**Problem details**
Write out all records as given; omit images.
Supplied data section start
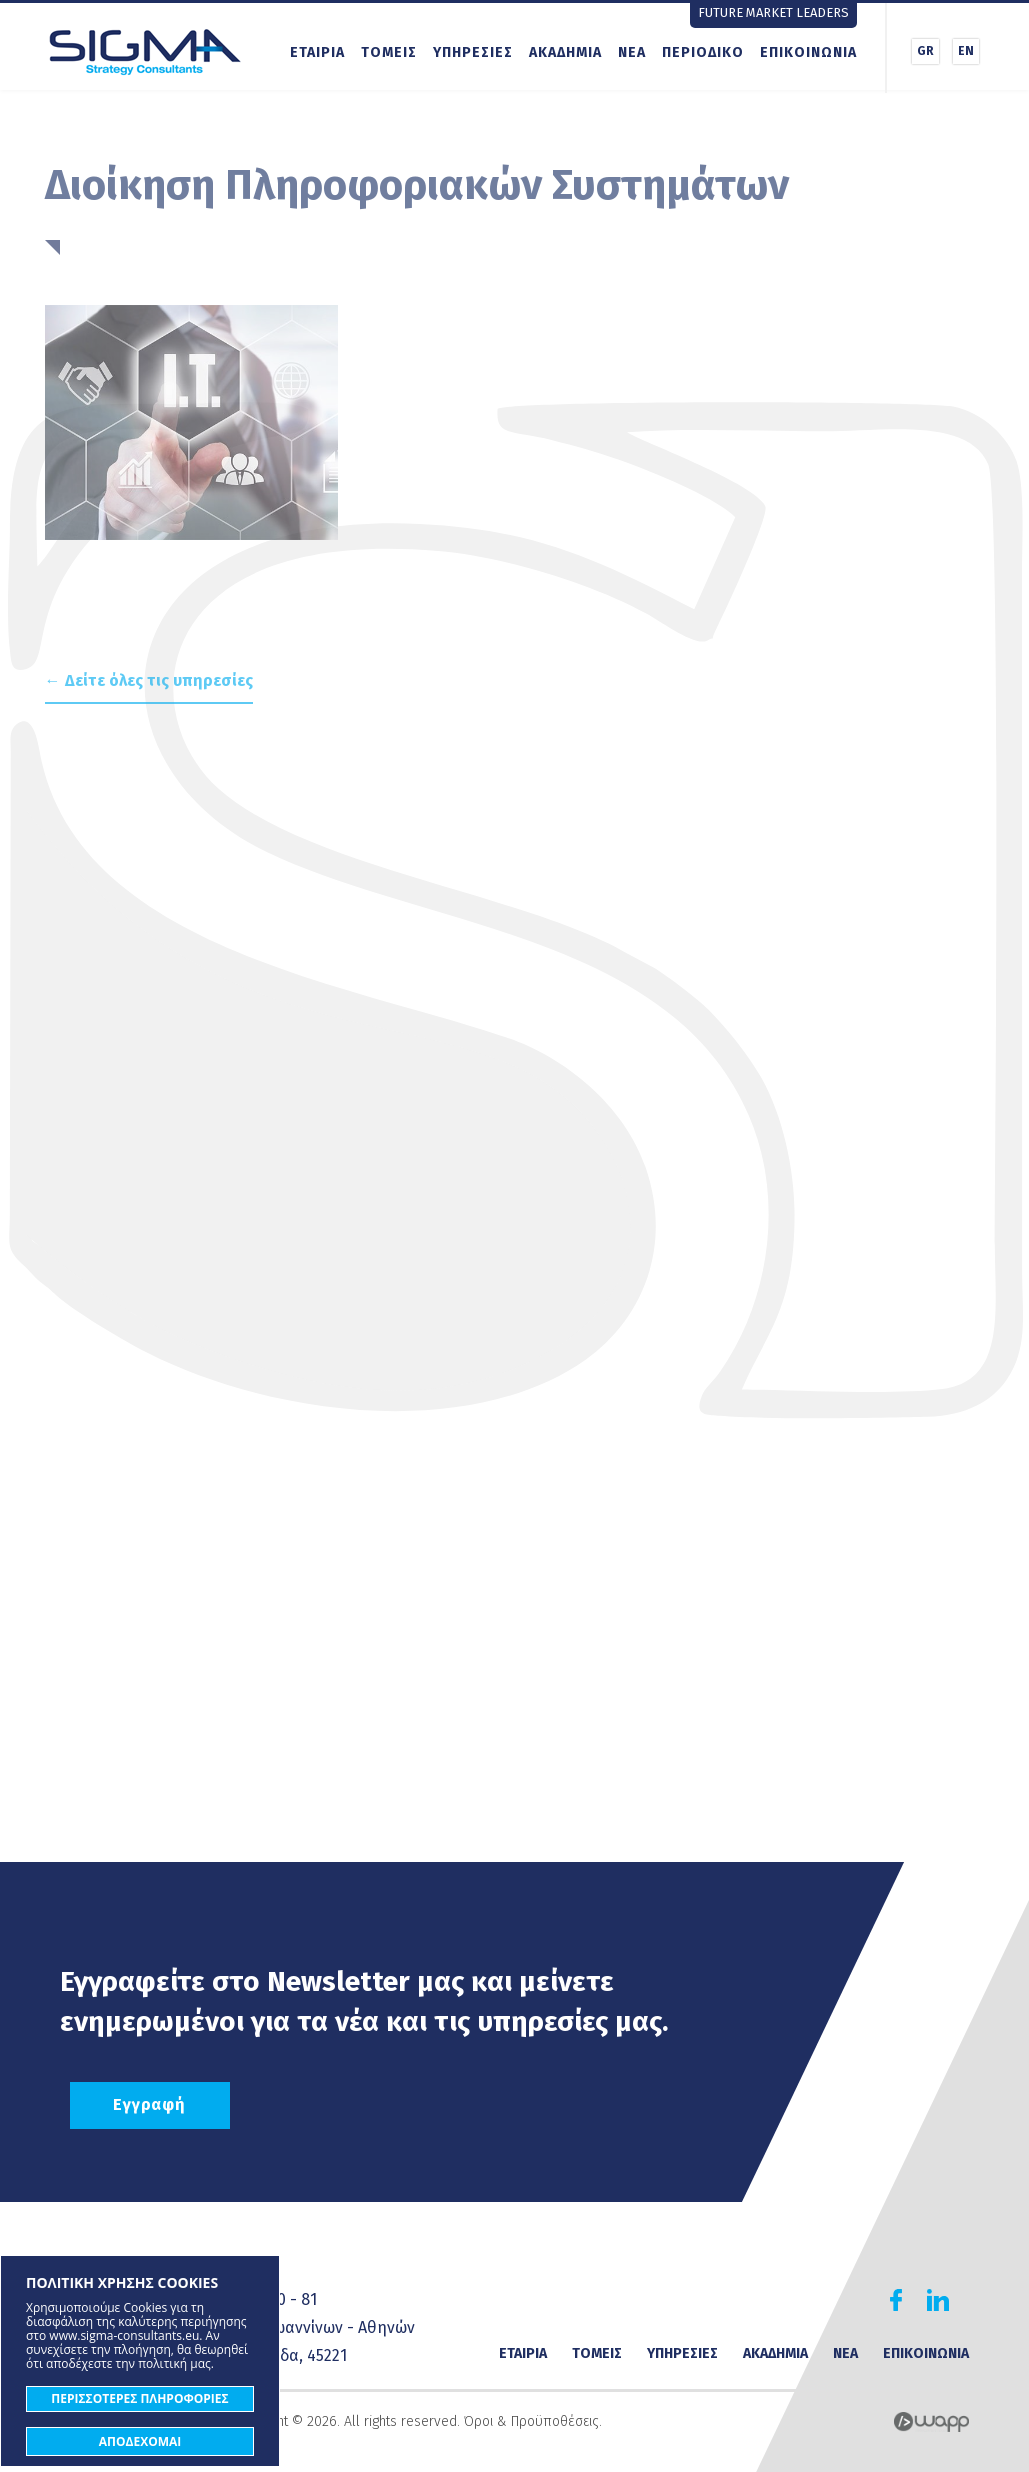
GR (925, 51)
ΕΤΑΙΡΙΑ (317, 52)
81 (309, 2299)
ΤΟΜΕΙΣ (389, 52)
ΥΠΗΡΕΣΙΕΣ (473, 52)
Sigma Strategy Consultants (145, 51)
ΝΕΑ (632, 52)
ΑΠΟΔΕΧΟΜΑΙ (140, 2441)
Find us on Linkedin (938, 2300)
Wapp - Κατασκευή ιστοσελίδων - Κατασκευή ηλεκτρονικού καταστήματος (931, 2422)
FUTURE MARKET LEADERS (773, 12)
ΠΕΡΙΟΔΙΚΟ (703, 52)
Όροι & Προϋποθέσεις (531, 2421)
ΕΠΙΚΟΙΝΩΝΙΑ (808, 52)
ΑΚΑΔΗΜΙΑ (565, 52)
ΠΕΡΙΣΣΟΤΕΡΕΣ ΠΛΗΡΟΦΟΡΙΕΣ (139, 2398)
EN (966, 51)
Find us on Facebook (896, 2300)
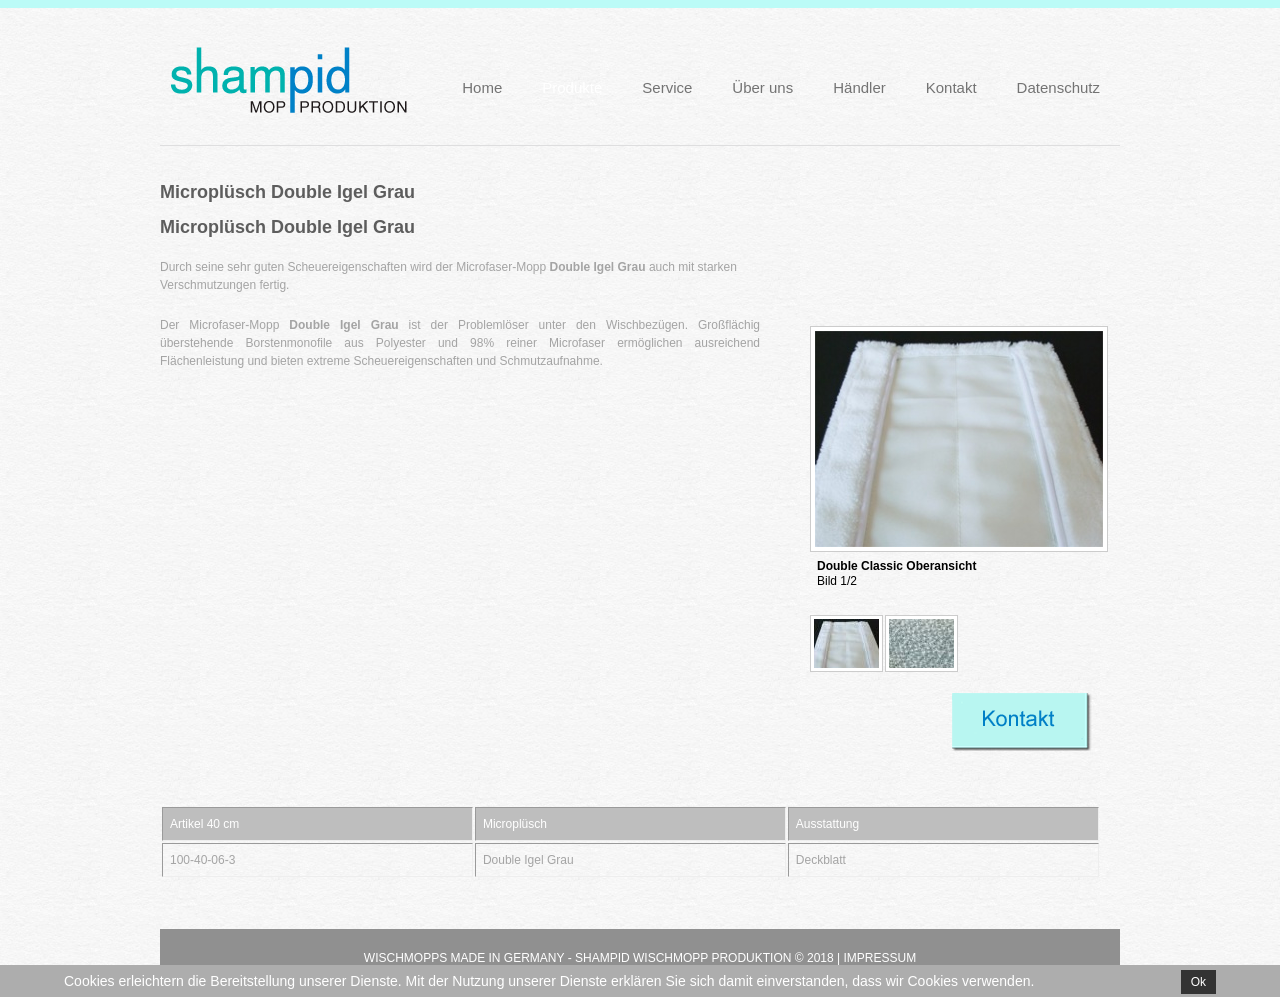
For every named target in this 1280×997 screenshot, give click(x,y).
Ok (1198, 982)
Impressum (879, 958)
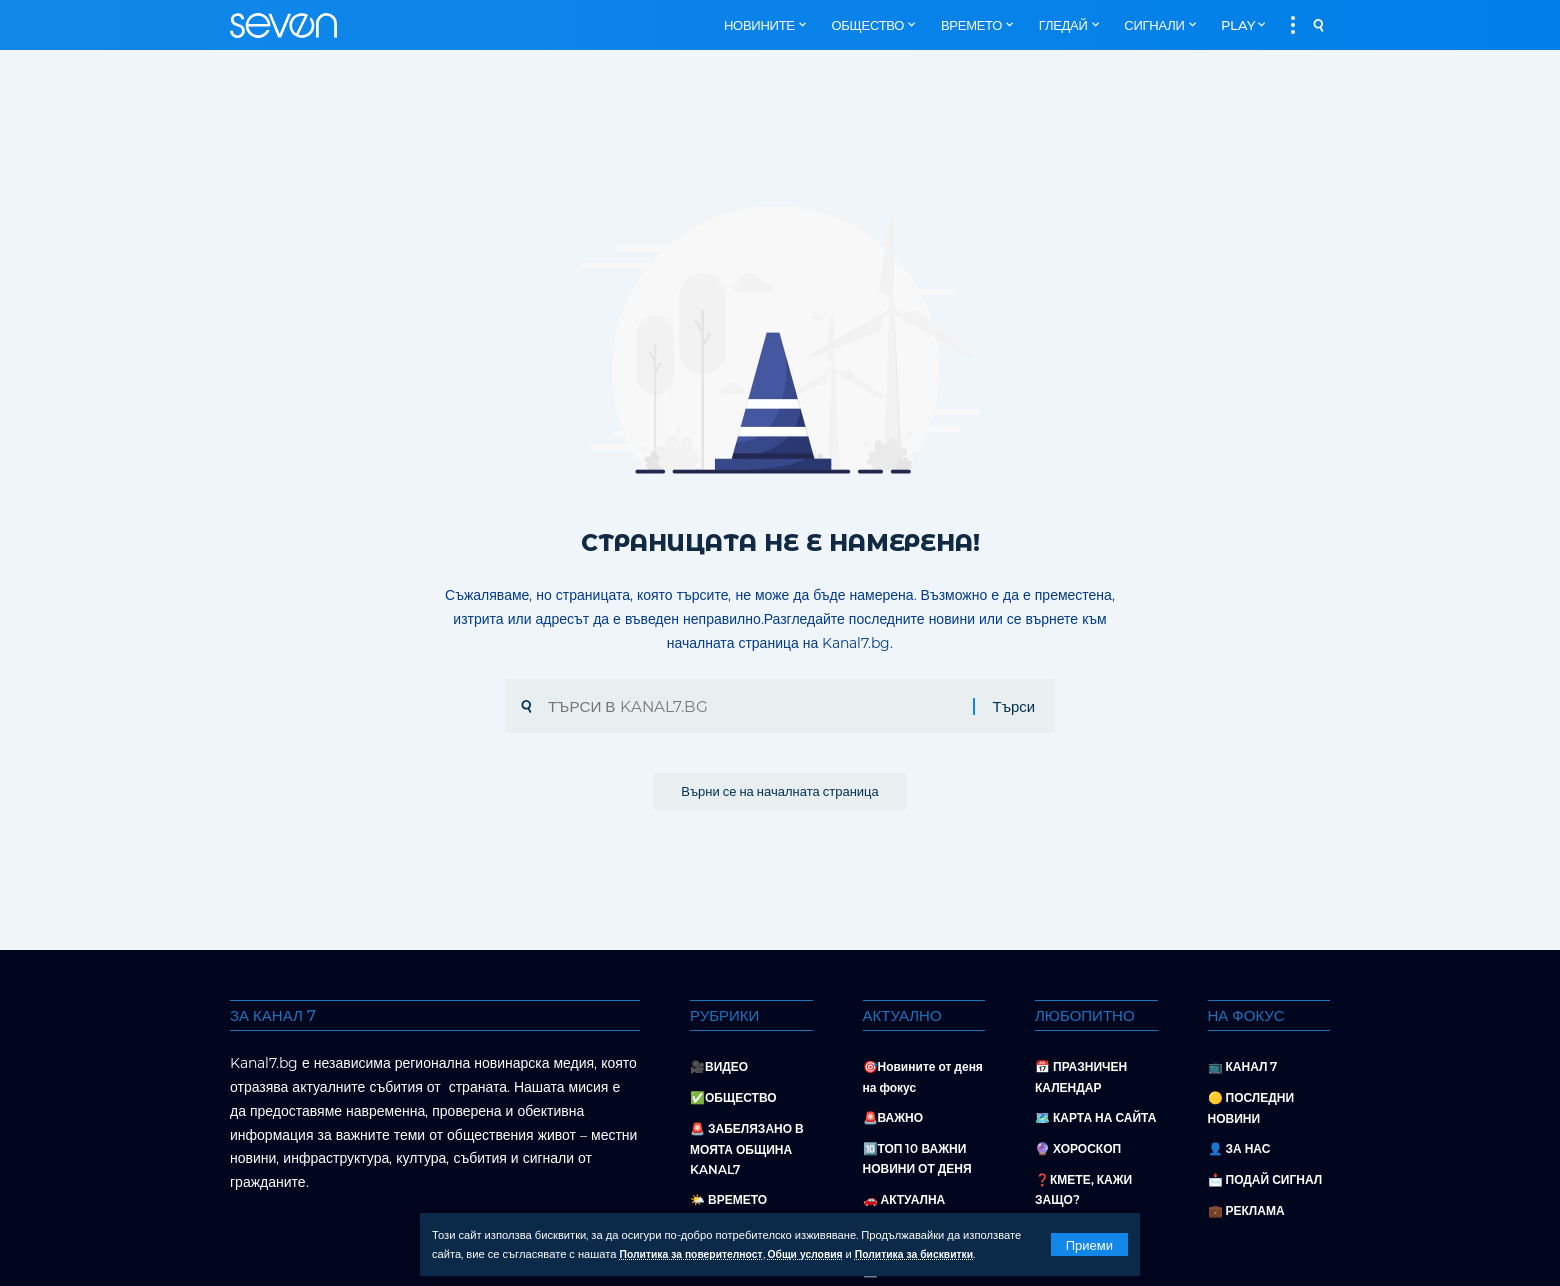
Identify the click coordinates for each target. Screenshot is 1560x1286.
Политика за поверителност (697, 1254)
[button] (1089, 1244)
Supplied data section end
**Written response**
GR (925, 51)
ΕΤΑΙΡΙΑ (317, 52)
81 (309, 2299)
ΤΟΜΕΙΣ (389, 52)
ΥΠΗΡΕΣΙΕΣ (473, 52)
Sigma Strategy Consultants (145, 51)
ΝΕΑ (632, 52)
ΑΠΟΔΕΧΟΜΑΙ (140, 2441)
Find us on Linkedin (938, 2300)
Wapp - Κατασκευή ιστοσελίδων - Κατασκευή ηλεκτρονικού καταστήματος (931, 2422)
FUTURE MARKET LEADERS (773, 12)
ΠΕΡΙΟΔΙΚΟ (703, 52)
Όροι & Προϋποθέσεις (531, 2421)
ΕΠΙΚΟΙΝΩΝΙΑ (808, 52)
ΑΚΑΔΗΜΙΑ (565, 52)
ΠΕΡΙΣΣΟΤΕΡΕΣ ΠΛΗΡΟΦΟΡΙΕΣ (139, 2398)
EN (966, 51)
Find us on Facebook (896, 2300)
For every named target in this 1280×997 screenshot, give click(x,y).
Ok (1198, 982)
Impressum (879, 958)
Identify the click coordinates for each target. Screenshot is 1560x1286.
Политика за поверителност (697, 1254)
[button] (1089, 1244)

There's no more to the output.